This may too quickly identify my generation, but I remember watching Cipher in the Snow in elementary school as a part of my school's efforts to bring After School Special messages into the school, I guess maybe to tell us that you don't have to wait till 3:00 pm to learn that it's bad to do drugs, man and that you should just say no. This particular after school special message was communicated to my 7-year old self in the form of a 21 minute short film. And after a couple of decades, I still remember it (and my memory is refreshed by IMDB). In the film, a pre-teen named Cliff asks to get off the bus early, and then a few feet later, collapses and dies. His "favorite" teacher, e.g. the only teacher who had any interaction with him, is asked to notify Cliff's parents and write an obituary.

The problem is, no one really knows Cliff, not even his favorite teacher. The movie then goes back in time to show how Cliff arrived at his fate in the snow, and reveals that Cliff was a lonely, ostracized, and reclusive boy whom everyone ignored actively or failed to notice negligently. Cliff was a cipher, or a zero. Message: this is bad. Don't let this happen to your students and peers. Don't exclude, don't fail to notice or ignore the quiet kid, and make sure that each individual is a part of a group.

It's funny that this movie stuck with me, because I'm at once torn between wanting to feel more attached to my current institution and really wanting to be left alone. It's the plight of the academic, to want collegiality and community in the ivory tower (usually reserved for princesses and lepers, right?) or just being left alone to research and write. More recently, I've been feeling more attached to my institution, as I've been taking classes in a curricular concentration (say, "law and public policy") with the same set of instructors and classmates, in addition to representing my school at academic conferences. That's a neat way to feel like you are more than an ad hoc member or free agent in the school--social ties are great binding agents between individuals and their institutions.

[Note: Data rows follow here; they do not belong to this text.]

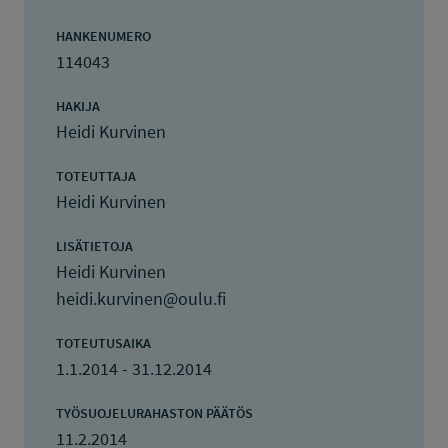
HANKENUMERO
114043
HAKIJA
Heidi Kurvinen
TOTEUTTAJA
Heidi Kurvinen
LISÄTIETOJA
Heidi Kurvinen
heidi.kurvinen@oulu.fi
TOTEUTUSAIKA
1.1.2014 - 31.12.2014
TYÖSUOJELURAHASTON PÄÄTÖS
11.2.2014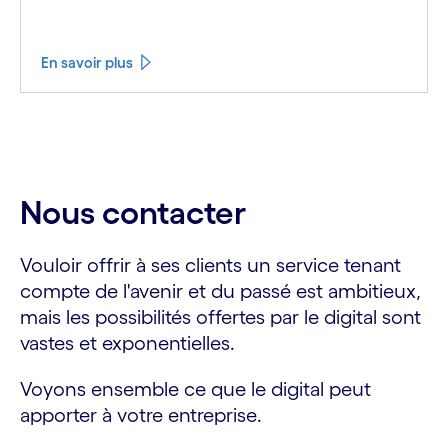
En savoir plus
Nous contacter
Vouloir offrir à ses clients un service tenant
compte de l'avenir et du passé est ambitieux,
mais les possibilités offertes par le digital sont
vastes et exponentielles.
Voyons ensemble ce que le digital peut
apporter à votre entreprise.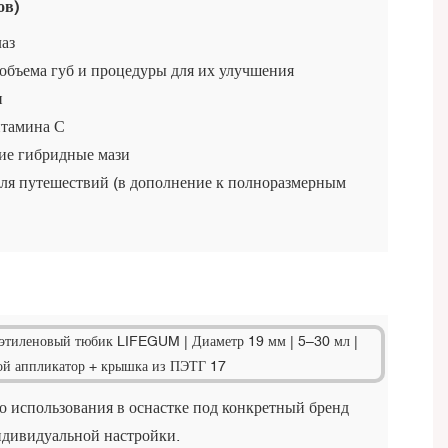
ов)
аз
 объема губ и процедуры для их улучшения
н
итамина С
ие гибридные мази
ля путешествий (в дополнение к полноразмерным
о использования в оснастке под конкретный бренд
ндивидуальной настройки.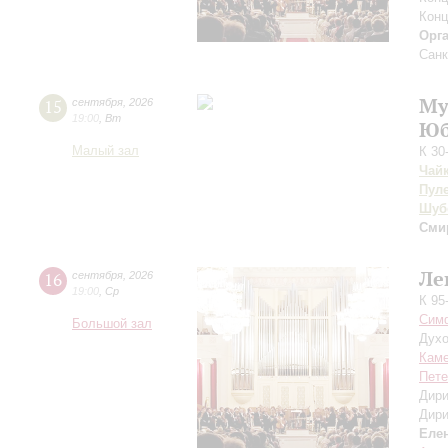
Конц
Орг
Санк
Му
15
сентября
,
2026
19:00
,
Вт
Юб
Малый зал
К 30
Чай
Пул
Шуб
Сми
Ле
16
сентября
,
2026
19:00
,
Ср
К 95
Симф
Большой зал
Духо
Каме
Пете
Дири
Дири
Еле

Having a good relationship with your academic advisor and acquiring a few mentors (vertical ties), and forming social relationships among your peers (horizontal ties) go a long way to establishing your tie to the people in your organization and to the organization itself. Everything is dependent on the strength of the ties, but even weak ties (acquaintences, single-term relationships with professors) are important for the Rolodex--but strong ties (mentoring, friendship) prove to be most valuable for academic and career enhancing psychosocial support. A little bit of psychosocial support goes a long way to making your time in the organization feel valuable and valued--without a social network of colleagues, peers, mentors, you would feel like a zero--a cipher. And as I learned back in elementary school, that's bad man, not cool.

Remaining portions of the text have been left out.